The article on npr.org Why The Trip Home Seems To Go By Faster has all the superficial appearance of hard science and empiricism. But there is a problem with it. A big problem. One which I suspect exists only in the writing up the information and not with those who are doing the studies the article described.

"Why people who always find the trip back shorter feel that way" doesn't make as good a headline. However it probably would have avoided the plethora of comments that either said "I always find the trip back longer" or "sometimes the trip back feels shorter and sometimes it feels longer."

One of the tricks to not falling for faux-empiricism (or bad science writing) is to look for sentences like this at the beginning of the second paragraph:
People will often feel a return trip took less time than the same outbound journey, even though it didn't.
"Will often" has no quantifiable meaning. If that sentence had read "some people always feel" then the writer could proceed to discuss studies that focus on those some people who always feel. If that sentence had read "people sometimes feel" then the writer could proceed to discuss studies that focused on what made the difference between the times the people felt one way and the times they felt another.

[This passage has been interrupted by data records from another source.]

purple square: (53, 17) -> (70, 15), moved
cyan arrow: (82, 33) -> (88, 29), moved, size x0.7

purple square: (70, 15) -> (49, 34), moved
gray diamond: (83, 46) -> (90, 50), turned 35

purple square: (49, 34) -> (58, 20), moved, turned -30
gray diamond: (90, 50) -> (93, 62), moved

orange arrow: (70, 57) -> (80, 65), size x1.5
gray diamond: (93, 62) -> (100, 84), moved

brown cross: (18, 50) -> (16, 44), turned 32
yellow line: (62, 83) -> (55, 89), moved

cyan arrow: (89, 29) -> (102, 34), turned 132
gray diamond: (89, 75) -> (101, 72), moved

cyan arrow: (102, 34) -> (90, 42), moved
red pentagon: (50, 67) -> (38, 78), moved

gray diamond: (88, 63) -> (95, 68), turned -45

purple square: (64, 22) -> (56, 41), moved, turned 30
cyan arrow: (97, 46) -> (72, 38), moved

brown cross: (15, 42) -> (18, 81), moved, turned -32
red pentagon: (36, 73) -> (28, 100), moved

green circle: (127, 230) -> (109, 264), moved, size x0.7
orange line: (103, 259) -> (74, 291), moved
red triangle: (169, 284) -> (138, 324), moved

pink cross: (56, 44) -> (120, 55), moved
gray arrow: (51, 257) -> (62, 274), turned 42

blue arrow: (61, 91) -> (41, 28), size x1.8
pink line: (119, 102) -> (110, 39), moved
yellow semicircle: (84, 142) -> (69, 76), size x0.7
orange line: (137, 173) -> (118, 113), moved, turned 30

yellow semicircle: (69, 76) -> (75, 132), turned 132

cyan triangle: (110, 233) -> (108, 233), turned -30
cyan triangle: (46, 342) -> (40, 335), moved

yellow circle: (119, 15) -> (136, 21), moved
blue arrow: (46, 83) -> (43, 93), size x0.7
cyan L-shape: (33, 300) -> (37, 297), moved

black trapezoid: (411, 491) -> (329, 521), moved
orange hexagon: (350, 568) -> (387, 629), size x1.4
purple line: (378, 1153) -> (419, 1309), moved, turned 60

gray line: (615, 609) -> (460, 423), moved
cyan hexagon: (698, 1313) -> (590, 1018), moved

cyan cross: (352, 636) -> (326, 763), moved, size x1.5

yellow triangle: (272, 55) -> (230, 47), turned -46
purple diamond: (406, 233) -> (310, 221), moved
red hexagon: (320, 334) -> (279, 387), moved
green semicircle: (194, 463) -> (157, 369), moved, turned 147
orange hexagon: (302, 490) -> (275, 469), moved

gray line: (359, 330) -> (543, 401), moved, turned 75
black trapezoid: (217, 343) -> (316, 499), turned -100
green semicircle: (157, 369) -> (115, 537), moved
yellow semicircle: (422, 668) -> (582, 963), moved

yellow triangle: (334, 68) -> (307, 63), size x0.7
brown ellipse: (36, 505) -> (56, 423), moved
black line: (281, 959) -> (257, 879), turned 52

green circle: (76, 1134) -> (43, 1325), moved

As the article is written the one thing I do know about the study it discusses is that if I really want to know what behaviours or experiences it is premised on I will have to find a copy of the original.

Just another (minor) example of bad science writing -- or rather bad writing about science.

1 comment:

  1. Nice analysis of that subtle difference. I've done quite a bit of writing about science in addition to taking classes on it, and it's still hard to pick out details like that.